* **EXERCISE REQUIREMENTS**:
Copy all the records exactly; the complete set is the expected result.

Segment Start: DATA LISTING

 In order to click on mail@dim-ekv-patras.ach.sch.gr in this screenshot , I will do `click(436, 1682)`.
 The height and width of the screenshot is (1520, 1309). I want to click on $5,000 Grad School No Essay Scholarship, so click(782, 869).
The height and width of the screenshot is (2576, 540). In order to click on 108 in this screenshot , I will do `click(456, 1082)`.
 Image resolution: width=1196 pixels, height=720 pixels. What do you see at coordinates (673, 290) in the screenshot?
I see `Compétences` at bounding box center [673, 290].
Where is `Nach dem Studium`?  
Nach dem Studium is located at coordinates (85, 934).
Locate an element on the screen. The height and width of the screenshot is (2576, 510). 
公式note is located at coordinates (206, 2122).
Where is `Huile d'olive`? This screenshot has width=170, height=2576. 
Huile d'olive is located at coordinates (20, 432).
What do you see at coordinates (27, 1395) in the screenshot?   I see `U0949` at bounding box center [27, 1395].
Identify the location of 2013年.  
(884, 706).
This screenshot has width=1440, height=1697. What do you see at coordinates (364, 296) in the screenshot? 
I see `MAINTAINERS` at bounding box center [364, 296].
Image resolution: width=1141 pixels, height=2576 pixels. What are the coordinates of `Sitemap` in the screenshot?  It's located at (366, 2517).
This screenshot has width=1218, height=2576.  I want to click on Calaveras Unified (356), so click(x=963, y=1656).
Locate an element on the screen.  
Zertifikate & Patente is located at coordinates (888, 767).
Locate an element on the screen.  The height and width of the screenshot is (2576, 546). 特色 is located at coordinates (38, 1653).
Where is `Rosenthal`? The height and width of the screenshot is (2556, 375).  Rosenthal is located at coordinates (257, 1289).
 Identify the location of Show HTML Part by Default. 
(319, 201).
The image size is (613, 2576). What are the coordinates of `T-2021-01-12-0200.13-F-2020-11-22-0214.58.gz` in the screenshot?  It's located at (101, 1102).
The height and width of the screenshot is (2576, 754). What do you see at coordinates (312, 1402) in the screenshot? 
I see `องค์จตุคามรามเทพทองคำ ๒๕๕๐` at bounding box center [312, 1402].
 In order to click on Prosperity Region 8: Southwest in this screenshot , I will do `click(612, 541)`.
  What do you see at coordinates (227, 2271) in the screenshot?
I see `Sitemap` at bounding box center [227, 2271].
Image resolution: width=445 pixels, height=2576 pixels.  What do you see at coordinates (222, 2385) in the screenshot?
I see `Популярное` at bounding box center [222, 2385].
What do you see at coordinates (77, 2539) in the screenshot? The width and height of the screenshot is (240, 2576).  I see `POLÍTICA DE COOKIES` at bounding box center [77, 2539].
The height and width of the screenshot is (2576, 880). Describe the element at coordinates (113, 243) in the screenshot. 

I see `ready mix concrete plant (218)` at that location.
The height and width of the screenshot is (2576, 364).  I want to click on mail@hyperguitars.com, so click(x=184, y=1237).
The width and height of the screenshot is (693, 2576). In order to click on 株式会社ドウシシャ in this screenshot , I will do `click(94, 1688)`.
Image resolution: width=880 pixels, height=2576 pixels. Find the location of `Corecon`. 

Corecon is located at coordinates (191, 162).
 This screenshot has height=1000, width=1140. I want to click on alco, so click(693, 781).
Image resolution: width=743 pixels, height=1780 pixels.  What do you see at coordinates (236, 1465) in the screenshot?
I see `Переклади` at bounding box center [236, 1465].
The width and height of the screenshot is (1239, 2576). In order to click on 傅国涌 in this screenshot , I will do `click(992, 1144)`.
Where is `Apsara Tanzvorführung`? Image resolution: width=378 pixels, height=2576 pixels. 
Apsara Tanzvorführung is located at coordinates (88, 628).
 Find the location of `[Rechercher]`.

Segment End: DATA LISTING

* **REPLY TO THE EXERCISE**:
 In order to click on mail@dim-ekv-patras.ach.sch.gr in this screenshot , I will do `click(436, 1682)`.
 The height and width of the screenshot is (1520, 1309). I want to click on $5,000 Grad School No Essay Scholarship, so click(782, 869).
The height and width of the screenshot is (2576, 540). In order to click on 108 in this screenshot , I will do `click(456, 1082)`.
 Image resolution: width=1196 pixels, height=720 pixels. What do you see at coordinates (673, 290) in the screenshot?
I see `Compétences` at bounding box center [673, 290].
Where is `Nach dem Studium`?  
Nach dem Studium is located at coordinates (85, 934).
Locate an element on the screen. The height and width of the screenshot is (2576, 510). 
公式note is located at coordinates (206, 2122).
Where is `Huile d'olive`? This screenshot has width=170, height=2576. 
Huile d'olive is located at coordinates (20, 432).
What do you see at coordinates (27, 1395) in the screenshot?   I see `U0949` at bounding box center [27, 1395].
Identify the location of 2013年.  
(884, 706).
This screenshot has width=1440, height=1697. What do you see at coordinates (364, 296) in the screenshot? 
I see `MAINTAINERS` at bounding box center [364, 296].
Image resolution: width=1141 pixels, height=2576 pixels. What are the coordinates of `Sitemap` in the screenshot?  It's located at (366, 2517).
This screenshot has width=1218, height=2576.  I want to click on Calaveras Unified (356), so click(x=963, y=1656).
Locate an element on the screen.  
Zertifikate & Patente is located at coordinates (888, 767).
Locate an element on the screen.  The height and width of the screenshot is (2576, 546). 特色 is located at coordinates (38, 1653).
Where is `Rosenthal`? The height and width of the screenshot is (2556, 375).  Rosenthal is located at coordinates (257, 1289).
 Identify the location of Show HTML Part by Default. 
(319, 201).
The image size is (613, 2576). What are the coordinates of `T-2021-01-12-0200.13-F-2020-11-22-0214.58.gz` in the screenshot?  It's located at (101, 1102).
The height and width of the screenshot is (2576, 754). What do you see at coordinates (312, 1402) in the screenshot? 
I see `องค์จตุคามรามเทพทองคำ ๒๕๕๐` at bounding box center [312, 1402].
 In order to click on Prosperity Region 8: Southwest in this screenshot , I will do `click(612, 541)`.
  What do you see at coordinates (227, 2271) in the screenshot?
I see `Sitemap` at bounding box center [227, 2271].
Image resolution: width=445 pixels, height=2576 pixels.  What do you see at coordinates (222, 2385) in the screenshot?
I see `Популярное` at bounding box center [222, 2385].
What do you see at coordinates (77, 2539) in the screenshot? The width and height of the screenshot is (240, 2576).  I see `POLÍTICA DE COOKIES` at bounding box center [77, 2539].
The height and width of the screenshot is (2576, 880). Describe the element at coordinates (113, 243) in the screenshot. 

I see `ready mix concrete plant (218)` at that location.
The height and width of the screenshot is (2576, 364).  I want to click on mail@hyperguitars.com, so click(x=184, y=1237).
The width and height of the screenshot is (693, 2576). In order to click on 株式会社ドウシシャ in this screenshot , I will do `click(94, 1688)`.
Image resolution: width=880 pixels, height=2576 pixels. Find the location of `Corecon`. 

Corecon is located at coordinates (191, 162).
 This screenshot has height=1000, width=1140. I want to click on alco, so click(693, 781).
Image resolution: width=743 pixels, height=1780 pixels.  What do you see at coordinates (236, 1465) in the screenshot?
I see `Переклади` at bounding box center [236, 1465].
The width and height of the screenshot is (1239, 2576). In order to click on 傅国涌 in this screenshot , I will do `click(992, 1144)`.
Where is `Apsara Tanzvorführung`? Image resolution: width=378 pixels, height=2576 pixels. 
Apsara Tanzvorführung is located at coordinates (88, 628).
 Find the location of `[Rechercher]`.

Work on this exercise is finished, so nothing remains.